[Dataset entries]
((
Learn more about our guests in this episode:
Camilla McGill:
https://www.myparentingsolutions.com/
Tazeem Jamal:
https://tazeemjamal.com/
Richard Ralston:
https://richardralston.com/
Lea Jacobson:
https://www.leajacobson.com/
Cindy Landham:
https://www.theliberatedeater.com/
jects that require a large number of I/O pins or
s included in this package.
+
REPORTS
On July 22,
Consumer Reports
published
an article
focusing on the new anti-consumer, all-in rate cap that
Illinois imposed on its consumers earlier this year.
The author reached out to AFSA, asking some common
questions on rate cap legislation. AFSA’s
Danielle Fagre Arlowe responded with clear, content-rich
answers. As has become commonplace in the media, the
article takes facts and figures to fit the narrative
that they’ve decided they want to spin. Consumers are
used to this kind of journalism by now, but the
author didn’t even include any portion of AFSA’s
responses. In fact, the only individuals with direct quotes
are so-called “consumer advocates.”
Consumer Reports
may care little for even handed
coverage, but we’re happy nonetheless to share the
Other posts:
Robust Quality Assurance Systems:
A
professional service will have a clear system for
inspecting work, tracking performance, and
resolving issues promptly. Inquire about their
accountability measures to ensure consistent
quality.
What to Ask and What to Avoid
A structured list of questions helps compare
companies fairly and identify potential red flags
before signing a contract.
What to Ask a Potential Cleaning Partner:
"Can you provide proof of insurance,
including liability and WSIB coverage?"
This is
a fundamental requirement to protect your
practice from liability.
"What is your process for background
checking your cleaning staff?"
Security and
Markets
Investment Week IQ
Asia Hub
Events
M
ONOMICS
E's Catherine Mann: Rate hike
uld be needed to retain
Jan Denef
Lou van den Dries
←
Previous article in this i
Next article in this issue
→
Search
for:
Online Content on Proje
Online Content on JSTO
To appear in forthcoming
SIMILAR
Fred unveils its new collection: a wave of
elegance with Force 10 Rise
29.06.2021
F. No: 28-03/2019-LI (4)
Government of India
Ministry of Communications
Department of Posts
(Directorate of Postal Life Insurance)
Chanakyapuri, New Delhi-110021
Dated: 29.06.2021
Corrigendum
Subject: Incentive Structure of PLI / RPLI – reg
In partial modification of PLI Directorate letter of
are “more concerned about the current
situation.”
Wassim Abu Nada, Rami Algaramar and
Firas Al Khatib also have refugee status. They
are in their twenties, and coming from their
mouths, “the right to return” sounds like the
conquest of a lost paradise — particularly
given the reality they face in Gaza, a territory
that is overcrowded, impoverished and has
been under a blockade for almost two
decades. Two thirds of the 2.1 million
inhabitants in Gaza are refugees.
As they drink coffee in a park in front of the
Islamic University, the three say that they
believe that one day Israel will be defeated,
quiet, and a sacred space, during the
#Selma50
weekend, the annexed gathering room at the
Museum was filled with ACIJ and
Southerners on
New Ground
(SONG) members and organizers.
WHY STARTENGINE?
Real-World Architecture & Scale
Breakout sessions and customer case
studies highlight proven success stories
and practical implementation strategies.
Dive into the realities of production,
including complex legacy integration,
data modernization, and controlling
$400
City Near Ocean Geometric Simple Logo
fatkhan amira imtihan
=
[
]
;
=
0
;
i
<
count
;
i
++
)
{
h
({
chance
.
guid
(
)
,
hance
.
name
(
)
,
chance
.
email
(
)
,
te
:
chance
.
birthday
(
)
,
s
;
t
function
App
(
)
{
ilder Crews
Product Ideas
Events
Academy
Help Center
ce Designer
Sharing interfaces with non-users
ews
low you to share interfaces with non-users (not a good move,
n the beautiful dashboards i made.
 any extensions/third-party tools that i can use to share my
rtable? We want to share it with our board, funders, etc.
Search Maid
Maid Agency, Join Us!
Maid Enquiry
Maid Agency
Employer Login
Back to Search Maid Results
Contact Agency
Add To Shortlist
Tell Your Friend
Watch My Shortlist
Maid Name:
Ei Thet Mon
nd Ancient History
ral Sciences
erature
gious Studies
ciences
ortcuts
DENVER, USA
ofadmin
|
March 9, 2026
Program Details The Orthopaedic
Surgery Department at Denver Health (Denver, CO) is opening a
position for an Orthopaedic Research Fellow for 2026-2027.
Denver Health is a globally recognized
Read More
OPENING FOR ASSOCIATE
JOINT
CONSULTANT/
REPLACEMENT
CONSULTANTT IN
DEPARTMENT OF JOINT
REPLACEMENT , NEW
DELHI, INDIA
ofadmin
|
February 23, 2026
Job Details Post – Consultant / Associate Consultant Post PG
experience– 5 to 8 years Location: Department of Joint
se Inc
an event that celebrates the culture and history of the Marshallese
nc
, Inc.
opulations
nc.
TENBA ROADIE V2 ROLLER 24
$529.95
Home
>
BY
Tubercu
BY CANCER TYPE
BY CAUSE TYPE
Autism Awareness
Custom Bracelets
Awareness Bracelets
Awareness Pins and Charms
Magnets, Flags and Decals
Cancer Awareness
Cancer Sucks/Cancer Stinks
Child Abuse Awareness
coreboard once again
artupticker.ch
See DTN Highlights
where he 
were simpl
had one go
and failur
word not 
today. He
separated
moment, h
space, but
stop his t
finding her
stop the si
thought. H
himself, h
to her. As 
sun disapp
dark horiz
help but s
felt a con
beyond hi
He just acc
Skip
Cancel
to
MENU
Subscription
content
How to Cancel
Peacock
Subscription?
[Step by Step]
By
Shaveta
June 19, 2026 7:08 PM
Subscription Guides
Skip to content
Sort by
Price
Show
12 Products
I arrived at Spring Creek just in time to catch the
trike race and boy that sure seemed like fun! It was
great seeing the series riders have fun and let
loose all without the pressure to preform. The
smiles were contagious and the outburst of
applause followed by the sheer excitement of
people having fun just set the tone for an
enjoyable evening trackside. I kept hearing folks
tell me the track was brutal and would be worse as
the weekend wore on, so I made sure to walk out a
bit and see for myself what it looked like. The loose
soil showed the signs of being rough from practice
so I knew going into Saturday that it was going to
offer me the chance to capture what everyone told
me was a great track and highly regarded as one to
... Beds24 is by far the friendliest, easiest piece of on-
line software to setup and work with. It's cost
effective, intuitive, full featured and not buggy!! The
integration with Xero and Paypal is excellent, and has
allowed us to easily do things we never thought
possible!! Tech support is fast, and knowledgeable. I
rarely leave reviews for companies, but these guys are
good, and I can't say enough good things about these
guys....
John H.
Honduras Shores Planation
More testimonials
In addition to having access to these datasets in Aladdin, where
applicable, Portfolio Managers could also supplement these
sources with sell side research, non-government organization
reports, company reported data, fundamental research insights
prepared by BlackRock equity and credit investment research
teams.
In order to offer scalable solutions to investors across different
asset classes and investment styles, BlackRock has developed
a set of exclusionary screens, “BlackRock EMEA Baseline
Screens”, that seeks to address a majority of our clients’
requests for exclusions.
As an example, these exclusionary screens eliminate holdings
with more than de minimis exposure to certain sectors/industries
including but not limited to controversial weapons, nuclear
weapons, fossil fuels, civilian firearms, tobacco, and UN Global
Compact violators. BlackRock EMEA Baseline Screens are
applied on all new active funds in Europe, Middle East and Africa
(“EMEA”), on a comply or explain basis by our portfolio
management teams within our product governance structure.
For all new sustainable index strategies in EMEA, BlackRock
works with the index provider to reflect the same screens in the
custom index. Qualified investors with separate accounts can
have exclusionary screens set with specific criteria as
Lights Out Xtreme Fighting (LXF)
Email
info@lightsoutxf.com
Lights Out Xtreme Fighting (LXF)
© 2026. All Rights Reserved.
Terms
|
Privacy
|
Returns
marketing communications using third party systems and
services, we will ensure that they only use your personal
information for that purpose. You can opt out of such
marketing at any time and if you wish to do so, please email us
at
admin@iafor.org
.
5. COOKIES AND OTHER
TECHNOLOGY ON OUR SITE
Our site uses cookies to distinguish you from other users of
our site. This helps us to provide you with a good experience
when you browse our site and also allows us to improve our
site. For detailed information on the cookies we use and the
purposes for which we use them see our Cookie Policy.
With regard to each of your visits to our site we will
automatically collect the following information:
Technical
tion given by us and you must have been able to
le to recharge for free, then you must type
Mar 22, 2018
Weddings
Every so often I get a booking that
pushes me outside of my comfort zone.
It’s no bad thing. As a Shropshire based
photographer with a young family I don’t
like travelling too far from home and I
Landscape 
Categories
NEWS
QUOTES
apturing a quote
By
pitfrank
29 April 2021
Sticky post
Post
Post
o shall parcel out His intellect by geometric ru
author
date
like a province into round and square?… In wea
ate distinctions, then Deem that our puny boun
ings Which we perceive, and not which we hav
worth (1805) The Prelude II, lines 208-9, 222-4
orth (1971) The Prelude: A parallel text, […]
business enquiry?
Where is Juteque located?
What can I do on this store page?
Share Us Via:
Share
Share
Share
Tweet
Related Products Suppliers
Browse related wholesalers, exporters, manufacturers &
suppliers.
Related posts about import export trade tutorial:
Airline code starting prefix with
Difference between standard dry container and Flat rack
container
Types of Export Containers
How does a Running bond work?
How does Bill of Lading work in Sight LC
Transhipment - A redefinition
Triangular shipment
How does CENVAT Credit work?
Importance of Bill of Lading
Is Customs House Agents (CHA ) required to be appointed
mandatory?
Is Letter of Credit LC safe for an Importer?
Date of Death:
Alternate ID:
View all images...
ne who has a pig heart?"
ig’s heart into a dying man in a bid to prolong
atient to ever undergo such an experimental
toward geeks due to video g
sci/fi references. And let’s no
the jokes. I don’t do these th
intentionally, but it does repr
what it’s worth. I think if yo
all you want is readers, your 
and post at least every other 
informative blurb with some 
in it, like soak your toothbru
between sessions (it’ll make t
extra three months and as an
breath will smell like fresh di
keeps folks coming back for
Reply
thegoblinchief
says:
))
Exercise objective —
Using the data above, print exactly the lines from the line that contains "answers. As has" through the line that contains "author didn’t even", with both included.

Exercise solution —
answers. As has become commonplace in the media, the
article takes facts and figures to fit the narrative
that they’ve decided they want to spin. Consumers are
used to this kind of journalism by now, but the
author didn’t even include any portion of AFSA’s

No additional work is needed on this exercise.